Это звучит странно и нелепо, но я родился до революции. Ибо на тех людей, среди которых прошло мое детство, революция не оказала никакого воздействия. Правда, осталось их мало: от каждых ста человек не больше десяти. И в основном женщины. Родителей, братьев, мужей, сыновей, сестер и подруг у них убили, сгноили в ГУЛАГе или выслали за границу. А они продолжали жить, были осторожны, но не боялись. Никогда и ничего. Видели в советской власти что-то вроде стихийного бедствия, смерча или цунами, но не более.

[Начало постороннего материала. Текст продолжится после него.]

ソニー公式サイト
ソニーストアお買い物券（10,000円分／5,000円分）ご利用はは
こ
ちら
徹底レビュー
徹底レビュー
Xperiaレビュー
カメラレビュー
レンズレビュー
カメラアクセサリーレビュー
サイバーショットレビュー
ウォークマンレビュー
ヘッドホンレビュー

Их психологию, веру, взгляды, их внутренний мир и жизнеотношение в целом революция не изменила, она их просто-напросто не коснулась.
Со своими подругами бабушка не виделась десятилетиями, потому что денег на билет из Уфы, Каменска-Шахтинского или Славянска, а равно и наоборот, у них просто не было, о сестре, оказавшейся в Англии, она вообще ничего не знала. Об отце, расстрелянном в 1918 году, говорила, показывая фотографию с могилы своей мамы в Славянске: «Он должен был быть похоронен здесь». Я не знал тогда, как он умер, вернее, зная об этом не в словах, а на уровне «шестого чувства», не слышал никогда из ее уст слова «расстрелян». Я только знал, что никогда и ни при каких обстоятельствах я не вступлю в «их» партию, пусть даже из-за этого придется остаться без образования или без еще чего-то.

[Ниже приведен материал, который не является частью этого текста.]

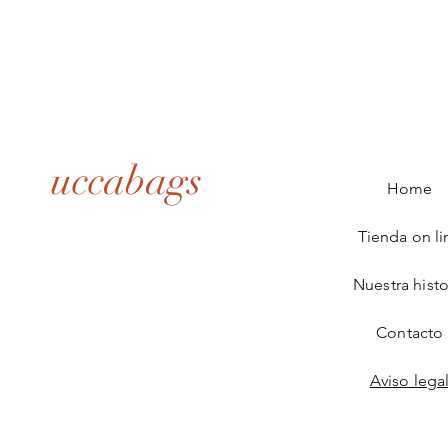
uccabags
Home
Tienda on li
Nuestra histo
Contacto
Aviso lega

Это была эмиграция. Но только внутренняя. Потом от отца я узнал о существовании этого термина, но уже тогда, в первые годы моей жизни, мне было прекрасно видно, что обо всём, что нам дорого, в газетах никогда не напишут, на улице об этом не говорят, а в книгах писали только до революции. Эти люди, бабушка и ее подруги, питерский дядя Сережа и многие другие отказались от карьеры, от благополучия в жизни, от интересной работы, чтобы остаться честными.

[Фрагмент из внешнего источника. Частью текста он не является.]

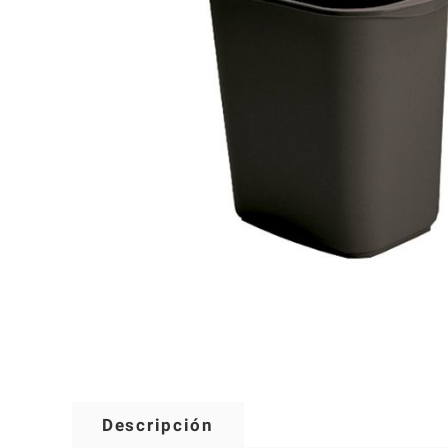
Descripción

Дядя Сережа всю жизнь преподавал начертательную геометрию в техникуме, хотя был тончайшим художником-пейзажистом. Он и его жена, служившая в театре билетершей, хотя начинала как балерина и не без успеха, жили до предела скромно, почти в нищете, но до предела честно. От квартиры, некогда принадлежавшей им полностью, у них осталась одна комната. Но как в ней было хорошо! А ведь при скудости во всём невероятной! В сущности, жизнь дяди Сережи мало чем отличалась от той, что вел дядя Боря, его младший брат, ставший парижским таксистом. Оба были эмигрантами, только один – во Франции, а другой – у себя дома, в своей собственной квартире…
«Так вы, наверное, горничных по щекам били?» – сказала одной из моих родственниц соседка по коммунальной квартире в одном из арбатских переулков. Женщина, почти не умевшая читать, но ловко продававшая что-то из-под полы. Та вошла в комнату и устало проскрипела старческим своим голосом: «Как ей хочется быть “владычицей морскою” и бить по щекам кого попало.»
Все они, эти
Бабушка, выпускница Высших женских курсов, филолог, знаток славянской палеографии и русской житийной литературы, работала машинисткой. Ее подруга Варвара Степановна Мельникова, блестящая пианистка, ученица Глиэра и приятельница Клавдии Бугаевой (жены Андрея Белого), преподавала в глубокой провинции французский язык в школе.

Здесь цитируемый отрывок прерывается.